Il film di oggi non tocca queste punte poetiche, ma si adagia alla forza delle crude immagini di battaglia con un giusto realismo che assomigliano di molto alle mattanze del Soldato Ryan. Ma come il film di Milestone parla della guerra, di qualsiasi guerra e dell’idiozia stessa di un conflitto. Il soldato Ryan e Paul Braüner, volendo hanno un parallelismo tanto efficace quanto realista sul fatto del sacrificio di giovani vite. Il film di Spielberg amplificava il grande quid se era giusto il martirio di otto militari per salvarne uno solo. Era una metafora potente perché quel figlio poteva essere nostro. Un nostro Paul Brauner. Ryan al contrario di Paul, torna a casa grazie all’immolazione di altri. Paul resta invece sul campo. E forse nessuno si ricorderà di lui. Il film di oggi non va alla ricerca di sottigliezze e metafore varie. Racconta solo di una guerra sporca. Della guerra voluta da altri. Parla del fango. Parla della terra gonfia di sangue. Parla della perdita degli ideali. Parla di una gioventù perduta che riempirà pagine retoriche di storia. Sottolinea, soprattutto, che tutte le guerre sono sbagliate. Il film di Edward Berger è forzatamente pacifista, zeppo di effetti speciali, che non lesinano le mattanze, gli sbudellamenti e i caduti dilaniati, con una cura forse troppo pornografica. Scelta registica per immergere lo spettatore nel massacro che fu la Prima Guerra Mondiale.

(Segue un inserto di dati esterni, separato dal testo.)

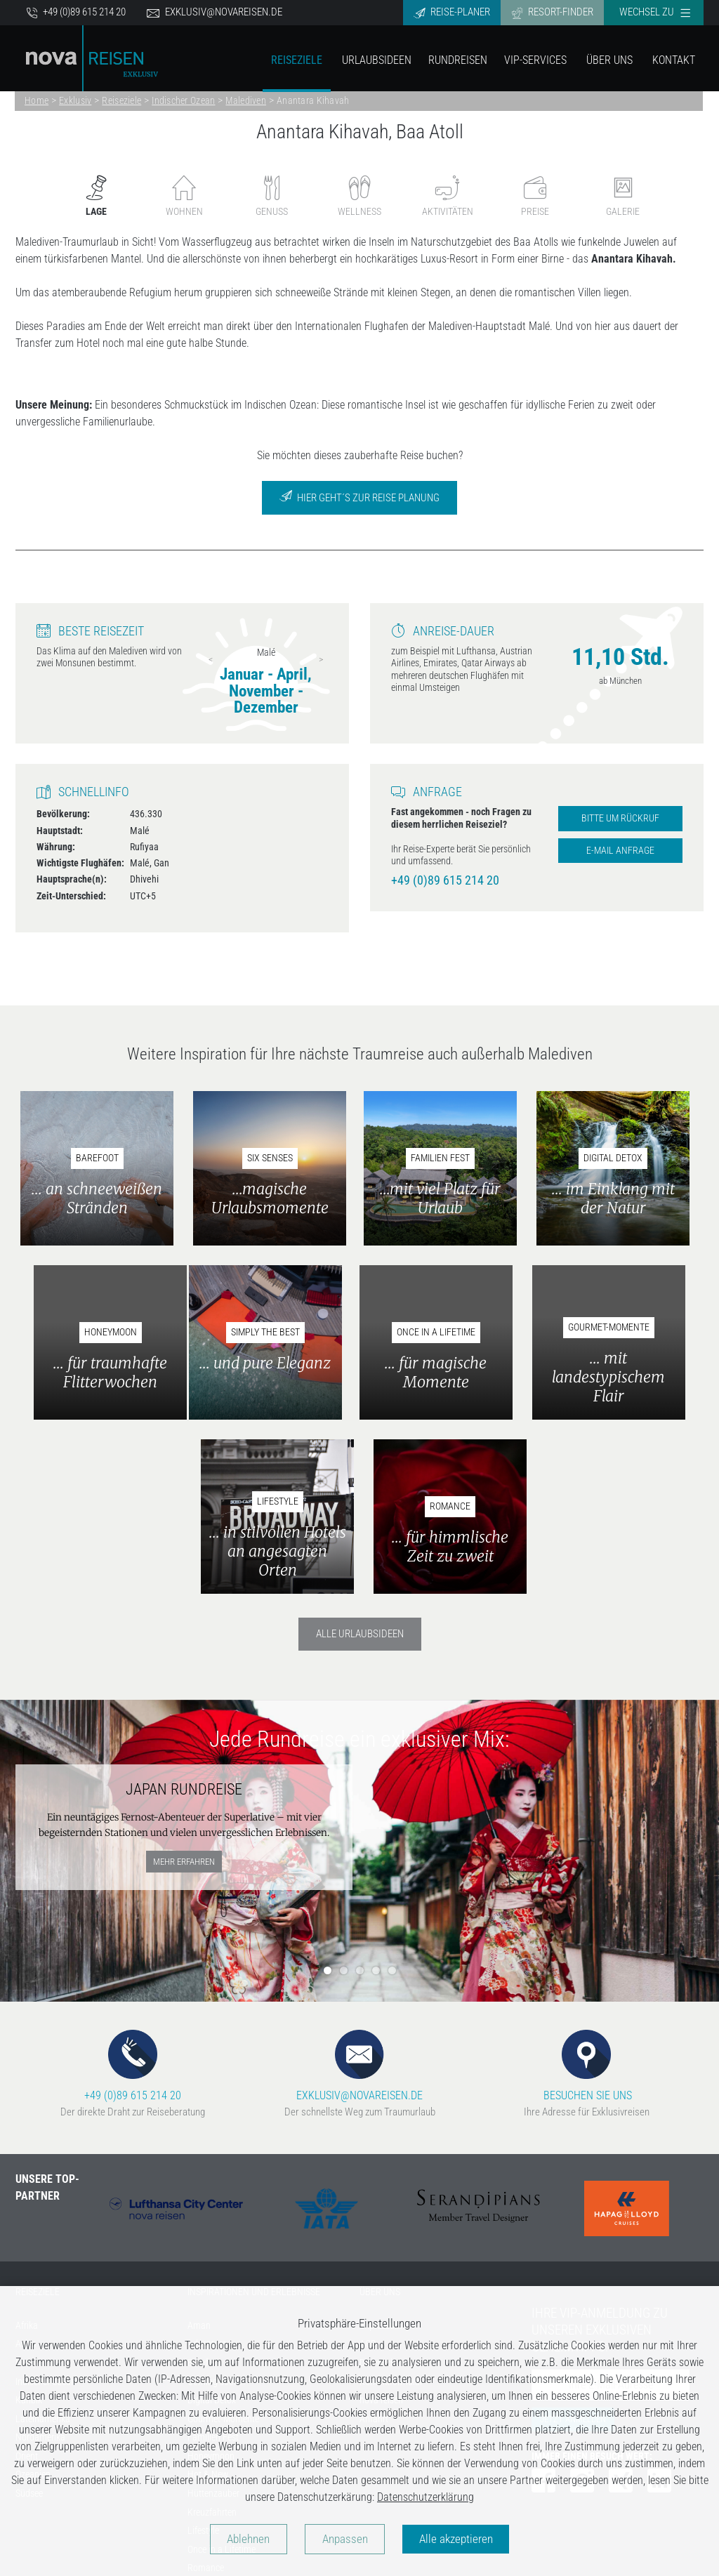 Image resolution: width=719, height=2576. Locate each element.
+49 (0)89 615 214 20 (76, 12)
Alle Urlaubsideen (360, 1461)
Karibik (28, 2228)
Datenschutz (383, 2191)
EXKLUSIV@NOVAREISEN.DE (359, 1893)
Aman (199, 2154)
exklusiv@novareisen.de (214, 12)
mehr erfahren (184, 1689)
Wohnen (184, 196)
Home (36, 100)
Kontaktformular (391, 2209)
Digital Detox (211, 2228)
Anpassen (345, 2539)
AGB (368, 2172)
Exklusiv (75, 100)
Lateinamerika (42, 2247)
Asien (26, 2172)
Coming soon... (216, 2209)
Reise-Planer (452, 12)
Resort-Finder (552, 12)
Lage (96, 196)
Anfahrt (374, 2247)
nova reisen (381, 2228)
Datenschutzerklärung (425, 2496)
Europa (29, 2191)
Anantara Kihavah (313, 100)
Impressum (381, 2154)
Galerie (623, 196)
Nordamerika (40, 2265)
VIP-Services (535, 60)
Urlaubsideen (376, 60)
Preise (535, 196)
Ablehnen (241, 2539)
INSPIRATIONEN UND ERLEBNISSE (253, 2120)
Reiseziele (296, 60)
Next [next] (321, 659)
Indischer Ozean (183, 100)
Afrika (26, 2154)
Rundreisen (457, 60)
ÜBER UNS (380, 2120)
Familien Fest (213, 2265)
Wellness (359, 196)
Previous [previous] (211, 659)
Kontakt (673, 60)
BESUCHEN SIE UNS (586, 1893)
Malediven (245, 100)
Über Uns (609, 60)
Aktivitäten (447, 196)
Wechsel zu (654, 12)
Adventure (206, 2172)
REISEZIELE (37, 2120)
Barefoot (203, 2191)
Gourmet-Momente (223, 2247)
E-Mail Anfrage (620, 851)
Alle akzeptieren (464, 2539)
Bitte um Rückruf (620, 818)
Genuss (272, 196)
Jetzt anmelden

Al contrario del romanzo e del film di Milestone (e volendo della versione popolare del 1979) inizia direttamente sui campi di battaglia. Anzi nel pieno di una battaglia sanguinosissima, dove perfino le vanghe vengono usate come armi da offesa, e finisce con una inquadratura della miriade di morti ammazzati e delle divise dei caduti lavati, rattoppati e rimessi in uso per altri futuri cadaveri. Prosegue poi con un flashback dove dei giovani, ebbri di un retorico discorso del loro professore partono per il fronte convinti che la guerra finirà da li a pochi giorni. Ben presto scoprono però che non si tratta di una passeggiata e come in un crudele countdown cadono ad uno ad uno. Paul Brauer resta vivo, diventando purtroppo uomo e testimone di efferatezze che la famiglia, la scuola e il governo gli ha inculcato e volutamente nascosto. Il finale è meno poetico dei prototipi e per accentuare la mattanza mostra Paul Braüner nell’ultimo giorno di guerra, esattamente qualche minuto prima della firma dell’armistizio, che baionettato durante un attacco in trincea, muore guardando un cielo grigio dal quale probabilmente il giorno dopo uscirà il sole ad illuminare il fango dove sono morti tutti i suoi compagni. Quel fango dal quale torneranno a crescere dei fiori. Si tratta di una rilettura concepita per delle generazioni che hanno perduto la memoria e che “improvvisamente” si è trovata a vivere “televisivamente” l’attuale mattanza ucraina. Questa sera il film con molta probabilità si aggiudicherà qualche premio Oscar. E’ in lizza per miglior film, migliore regia, compreso miglior film internazionale, più altri premi secondari. Candidature assegnate più per indignazione verso la guerra ingiusta e voluta da Putin ed il suo sogno imperialista; che per il valore di un opera antimilitarista. Ma questa è la forza del cinema. Raccontare il passato per vestire il presente. Compresa la morte inutile di giovani vite mandate al massacro per una incosciente e malata ideologia di conquista.